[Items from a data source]
──────────

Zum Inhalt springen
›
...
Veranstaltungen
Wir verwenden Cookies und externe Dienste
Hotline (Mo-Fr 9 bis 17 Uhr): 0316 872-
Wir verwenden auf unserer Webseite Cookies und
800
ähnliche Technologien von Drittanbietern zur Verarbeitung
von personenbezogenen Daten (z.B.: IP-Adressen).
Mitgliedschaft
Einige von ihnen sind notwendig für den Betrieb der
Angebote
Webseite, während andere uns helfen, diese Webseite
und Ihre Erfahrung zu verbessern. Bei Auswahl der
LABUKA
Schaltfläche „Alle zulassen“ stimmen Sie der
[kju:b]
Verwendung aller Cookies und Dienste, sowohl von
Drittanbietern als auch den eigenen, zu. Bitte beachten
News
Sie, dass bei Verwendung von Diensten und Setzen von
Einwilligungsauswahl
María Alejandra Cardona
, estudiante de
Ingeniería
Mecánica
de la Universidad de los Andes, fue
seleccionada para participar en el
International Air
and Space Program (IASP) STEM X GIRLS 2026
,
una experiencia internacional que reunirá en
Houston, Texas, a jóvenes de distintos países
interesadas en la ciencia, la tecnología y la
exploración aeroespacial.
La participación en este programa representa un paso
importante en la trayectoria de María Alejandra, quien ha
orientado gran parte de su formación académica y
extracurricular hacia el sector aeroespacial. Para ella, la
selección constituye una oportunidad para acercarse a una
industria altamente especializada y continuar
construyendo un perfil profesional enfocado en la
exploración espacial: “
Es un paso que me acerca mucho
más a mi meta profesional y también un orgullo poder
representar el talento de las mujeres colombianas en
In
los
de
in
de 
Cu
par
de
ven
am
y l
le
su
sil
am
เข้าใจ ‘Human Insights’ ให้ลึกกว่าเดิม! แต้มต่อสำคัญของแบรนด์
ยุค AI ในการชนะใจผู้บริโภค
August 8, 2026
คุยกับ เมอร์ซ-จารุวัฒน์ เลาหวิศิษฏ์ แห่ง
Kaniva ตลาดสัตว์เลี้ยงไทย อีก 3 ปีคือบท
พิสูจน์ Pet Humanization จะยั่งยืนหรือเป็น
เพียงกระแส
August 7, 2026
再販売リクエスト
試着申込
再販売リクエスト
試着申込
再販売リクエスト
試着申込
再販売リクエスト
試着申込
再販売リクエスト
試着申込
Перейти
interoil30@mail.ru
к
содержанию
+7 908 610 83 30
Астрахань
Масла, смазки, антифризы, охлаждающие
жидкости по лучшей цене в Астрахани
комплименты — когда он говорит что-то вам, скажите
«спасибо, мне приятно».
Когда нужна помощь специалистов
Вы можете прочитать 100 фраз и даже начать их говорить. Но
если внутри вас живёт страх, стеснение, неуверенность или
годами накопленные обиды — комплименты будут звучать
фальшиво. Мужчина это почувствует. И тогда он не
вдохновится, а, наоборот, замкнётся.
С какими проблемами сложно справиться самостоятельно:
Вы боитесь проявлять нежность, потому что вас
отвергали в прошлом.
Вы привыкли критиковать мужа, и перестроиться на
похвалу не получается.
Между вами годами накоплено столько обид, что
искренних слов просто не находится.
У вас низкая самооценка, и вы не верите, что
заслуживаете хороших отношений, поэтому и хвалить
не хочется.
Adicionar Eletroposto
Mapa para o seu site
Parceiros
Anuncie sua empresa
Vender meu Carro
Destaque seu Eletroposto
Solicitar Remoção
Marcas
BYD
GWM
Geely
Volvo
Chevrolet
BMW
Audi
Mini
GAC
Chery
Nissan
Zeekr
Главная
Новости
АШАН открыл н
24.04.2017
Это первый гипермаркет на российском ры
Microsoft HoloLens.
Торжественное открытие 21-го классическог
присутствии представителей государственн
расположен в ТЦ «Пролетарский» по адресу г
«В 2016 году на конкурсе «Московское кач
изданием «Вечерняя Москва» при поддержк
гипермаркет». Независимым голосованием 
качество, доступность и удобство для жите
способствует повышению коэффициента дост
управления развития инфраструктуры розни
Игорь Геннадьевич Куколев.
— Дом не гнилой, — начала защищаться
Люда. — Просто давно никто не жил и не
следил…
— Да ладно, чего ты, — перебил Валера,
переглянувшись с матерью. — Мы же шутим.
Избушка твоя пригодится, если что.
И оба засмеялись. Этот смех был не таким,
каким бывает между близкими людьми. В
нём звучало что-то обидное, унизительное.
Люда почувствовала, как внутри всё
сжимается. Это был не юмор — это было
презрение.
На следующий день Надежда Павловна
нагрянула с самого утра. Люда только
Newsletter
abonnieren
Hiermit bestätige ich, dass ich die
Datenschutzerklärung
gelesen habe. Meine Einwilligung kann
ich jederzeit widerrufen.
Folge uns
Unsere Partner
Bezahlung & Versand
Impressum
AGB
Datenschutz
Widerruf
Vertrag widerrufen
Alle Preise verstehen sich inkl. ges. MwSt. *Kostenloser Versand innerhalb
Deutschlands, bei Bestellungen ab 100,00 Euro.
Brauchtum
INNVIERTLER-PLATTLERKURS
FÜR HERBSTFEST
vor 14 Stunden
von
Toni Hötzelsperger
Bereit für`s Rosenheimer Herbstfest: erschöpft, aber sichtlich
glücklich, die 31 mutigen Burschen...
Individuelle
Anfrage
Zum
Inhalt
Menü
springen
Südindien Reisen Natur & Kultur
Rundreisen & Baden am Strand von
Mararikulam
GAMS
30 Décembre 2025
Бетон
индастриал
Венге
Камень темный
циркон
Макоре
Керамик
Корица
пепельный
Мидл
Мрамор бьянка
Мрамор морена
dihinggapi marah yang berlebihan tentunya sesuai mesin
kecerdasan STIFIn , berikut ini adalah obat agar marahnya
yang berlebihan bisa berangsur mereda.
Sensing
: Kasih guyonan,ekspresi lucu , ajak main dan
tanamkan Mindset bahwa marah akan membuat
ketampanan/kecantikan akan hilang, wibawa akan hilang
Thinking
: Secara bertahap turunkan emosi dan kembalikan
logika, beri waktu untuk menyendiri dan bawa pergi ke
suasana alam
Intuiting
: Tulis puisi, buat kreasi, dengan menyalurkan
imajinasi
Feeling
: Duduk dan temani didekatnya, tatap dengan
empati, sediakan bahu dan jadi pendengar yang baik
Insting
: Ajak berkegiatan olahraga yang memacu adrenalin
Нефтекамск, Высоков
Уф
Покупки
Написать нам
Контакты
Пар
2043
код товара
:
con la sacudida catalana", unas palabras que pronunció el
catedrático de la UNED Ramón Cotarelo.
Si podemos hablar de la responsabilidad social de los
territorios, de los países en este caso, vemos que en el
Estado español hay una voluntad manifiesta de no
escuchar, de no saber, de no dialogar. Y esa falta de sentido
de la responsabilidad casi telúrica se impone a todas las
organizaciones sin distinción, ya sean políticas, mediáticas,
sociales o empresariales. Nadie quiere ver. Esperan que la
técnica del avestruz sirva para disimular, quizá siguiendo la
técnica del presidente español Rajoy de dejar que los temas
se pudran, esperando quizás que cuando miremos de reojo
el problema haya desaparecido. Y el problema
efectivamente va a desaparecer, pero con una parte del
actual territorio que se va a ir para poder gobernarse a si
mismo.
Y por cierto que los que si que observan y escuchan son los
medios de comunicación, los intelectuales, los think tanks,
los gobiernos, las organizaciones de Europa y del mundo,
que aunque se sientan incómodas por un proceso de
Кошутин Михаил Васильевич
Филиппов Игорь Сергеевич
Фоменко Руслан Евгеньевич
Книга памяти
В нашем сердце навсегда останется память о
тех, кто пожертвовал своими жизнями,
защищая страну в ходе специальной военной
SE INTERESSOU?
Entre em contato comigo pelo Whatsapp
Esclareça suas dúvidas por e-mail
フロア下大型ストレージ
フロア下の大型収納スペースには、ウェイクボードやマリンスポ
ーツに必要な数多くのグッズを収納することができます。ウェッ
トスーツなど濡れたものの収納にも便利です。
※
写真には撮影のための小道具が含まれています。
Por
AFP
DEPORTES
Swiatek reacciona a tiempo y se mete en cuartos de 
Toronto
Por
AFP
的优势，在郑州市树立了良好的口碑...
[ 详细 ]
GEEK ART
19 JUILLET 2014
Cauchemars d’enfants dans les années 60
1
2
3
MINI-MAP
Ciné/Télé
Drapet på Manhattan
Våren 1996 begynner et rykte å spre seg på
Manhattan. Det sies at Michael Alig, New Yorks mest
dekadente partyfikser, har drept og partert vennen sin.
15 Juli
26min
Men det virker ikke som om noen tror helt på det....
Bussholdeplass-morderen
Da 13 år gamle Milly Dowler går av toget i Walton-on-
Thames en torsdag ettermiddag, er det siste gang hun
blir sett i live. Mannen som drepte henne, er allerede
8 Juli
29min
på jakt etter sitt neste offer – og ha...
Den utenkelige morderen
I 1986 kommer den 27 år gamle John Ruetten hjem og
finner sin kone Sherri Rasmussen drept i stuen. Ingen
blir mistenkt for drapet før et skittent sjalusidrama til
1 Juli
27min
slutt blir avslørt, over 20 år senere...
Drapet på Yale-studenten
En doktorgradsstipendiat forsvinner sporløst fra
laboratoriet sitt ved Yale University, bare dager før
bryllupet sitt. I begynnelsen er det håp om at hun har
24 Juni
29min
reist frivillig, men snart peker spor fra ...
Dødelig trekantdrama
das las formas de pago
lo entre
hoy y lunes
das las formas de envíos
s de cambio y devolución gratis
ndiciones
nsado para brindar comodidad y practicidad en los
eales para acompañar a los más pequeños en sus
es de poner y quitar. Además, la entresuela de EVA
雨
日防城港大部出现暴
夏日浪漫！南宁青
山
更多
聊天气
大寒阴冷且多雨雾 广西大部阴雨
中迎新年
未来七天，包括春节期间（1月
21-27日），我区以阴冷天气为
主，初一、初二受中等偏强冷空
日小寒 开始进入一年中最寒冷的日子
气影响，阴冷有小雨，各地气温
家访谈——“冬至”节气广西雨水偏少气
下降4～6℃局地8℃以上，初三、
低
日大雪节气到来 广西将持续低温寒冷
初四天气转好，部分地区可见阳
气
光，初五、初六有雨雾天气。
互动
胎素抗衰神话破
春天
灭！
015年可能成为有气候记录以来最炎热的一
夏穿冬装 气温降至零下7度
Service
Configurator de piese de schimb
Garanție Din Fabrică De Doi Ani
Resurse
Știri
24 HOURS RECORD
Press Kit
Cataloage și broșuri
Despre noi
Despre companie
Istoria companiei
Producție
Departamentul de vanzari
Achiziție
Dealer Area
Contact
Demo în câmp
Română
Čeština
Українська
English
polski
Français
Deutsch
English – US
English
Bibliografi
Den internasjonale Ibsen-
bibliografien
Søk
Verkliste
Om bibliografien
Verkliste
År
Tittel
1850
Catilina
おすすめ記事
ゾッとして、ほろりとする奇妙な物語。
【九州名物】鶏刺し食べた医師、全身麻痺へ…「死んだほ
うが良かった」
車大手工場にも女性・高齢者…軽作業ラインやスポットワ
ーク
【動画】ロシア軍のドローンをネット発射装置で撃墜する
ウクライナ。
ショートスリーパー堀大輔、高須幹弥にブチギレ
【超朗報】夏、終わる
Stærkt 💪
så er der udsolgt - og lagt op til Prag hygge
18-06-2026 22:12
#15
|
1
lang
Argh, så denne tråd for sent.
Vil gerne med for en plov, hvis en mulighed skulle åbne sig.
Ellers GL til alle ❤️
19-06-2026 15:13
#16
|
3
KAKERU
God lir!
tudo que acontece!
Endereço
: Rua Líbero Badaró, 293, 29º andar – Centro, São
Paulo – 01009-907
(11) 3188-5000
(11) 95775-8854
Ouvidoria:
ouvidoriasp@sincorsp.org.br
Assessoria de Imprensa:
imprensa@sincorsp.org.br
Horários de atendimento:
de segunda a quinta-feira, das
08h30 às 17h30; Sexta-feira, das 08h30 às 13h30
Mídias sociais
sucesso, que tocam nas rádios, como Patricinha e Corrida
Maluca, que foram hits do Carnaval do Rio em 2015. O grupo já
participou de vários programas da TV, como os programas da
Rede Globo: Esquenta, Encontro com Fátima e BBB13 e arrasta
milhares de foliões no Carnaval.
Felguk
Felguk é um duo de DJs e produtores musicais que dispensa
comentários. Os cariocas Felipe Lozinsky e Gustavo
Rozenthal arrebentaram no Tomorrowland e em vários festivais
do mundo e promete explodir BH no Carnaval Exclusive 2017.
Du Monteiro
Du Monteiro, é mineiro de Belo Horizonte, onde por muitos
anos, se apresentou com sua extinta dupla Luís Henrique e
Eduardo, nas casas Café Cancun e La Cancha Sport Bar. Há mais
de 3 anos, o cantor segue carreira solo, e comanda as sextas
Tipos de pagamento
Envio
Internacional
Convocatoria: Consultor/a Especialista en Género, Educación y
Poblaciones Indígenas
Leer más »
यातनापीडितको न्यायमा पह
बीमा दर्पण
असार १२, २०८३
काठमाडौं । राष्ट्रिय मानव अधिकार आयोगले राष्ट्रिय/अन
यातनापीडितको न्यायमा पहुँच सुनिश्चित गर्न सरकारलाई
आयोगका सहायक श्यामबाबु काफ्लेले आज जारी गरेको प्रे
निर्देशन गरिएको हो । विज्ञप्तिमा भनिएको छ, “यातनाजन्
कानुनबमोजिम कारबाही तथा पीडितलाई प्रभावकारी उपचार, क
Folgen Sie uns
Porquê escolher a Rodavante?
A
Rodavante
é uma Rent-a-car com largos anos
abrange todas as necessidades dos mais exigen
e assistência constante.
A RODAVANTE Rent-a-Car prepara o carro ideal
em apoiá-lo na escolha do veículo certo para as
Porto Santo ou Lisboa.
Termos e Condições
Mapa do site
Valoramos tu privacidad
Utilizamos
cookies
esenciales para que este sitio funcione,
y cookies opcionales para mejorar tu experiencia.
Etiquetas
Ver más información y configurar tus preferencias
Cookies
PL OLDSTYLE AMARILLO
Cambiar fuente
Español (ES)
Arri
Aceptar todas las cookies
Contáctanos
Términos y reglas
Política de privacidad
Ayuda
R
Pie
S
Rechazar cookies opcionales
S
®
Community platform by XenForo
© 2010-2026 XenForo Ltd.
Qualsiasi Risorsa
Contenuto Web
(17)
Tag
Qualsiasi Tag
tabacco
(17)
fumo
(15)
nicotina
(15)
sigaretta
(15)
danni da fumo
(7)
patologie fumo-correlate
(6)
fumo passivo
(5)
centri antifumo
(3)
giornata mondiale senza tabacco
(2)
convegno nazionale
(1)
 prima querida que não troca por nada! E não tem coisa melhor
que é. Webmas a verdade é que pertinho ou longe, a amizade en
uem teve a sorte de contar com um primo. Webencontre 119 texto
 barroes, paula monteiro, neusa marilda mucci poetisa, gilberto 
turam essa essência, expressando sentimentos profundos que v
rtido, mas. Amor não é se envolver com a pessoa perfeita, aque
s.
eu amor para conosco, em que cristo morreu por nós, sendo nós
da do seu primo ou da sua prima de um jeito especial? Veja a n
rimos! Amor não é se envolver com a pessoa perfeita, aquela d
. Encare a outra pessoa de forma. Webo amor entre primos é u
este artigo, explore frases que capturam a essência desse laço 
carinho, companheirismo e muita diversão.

──────────

■ EXERCISE BRIEF ■
Reply with an exact copy of the lines running from the one containing "este artigo, explore" through the end of the entries above, both ends included.

■ RESPONSE ■
este artigo, explore frases que capturam a essência desse laço 
carinho, companheirismo e muita diversão.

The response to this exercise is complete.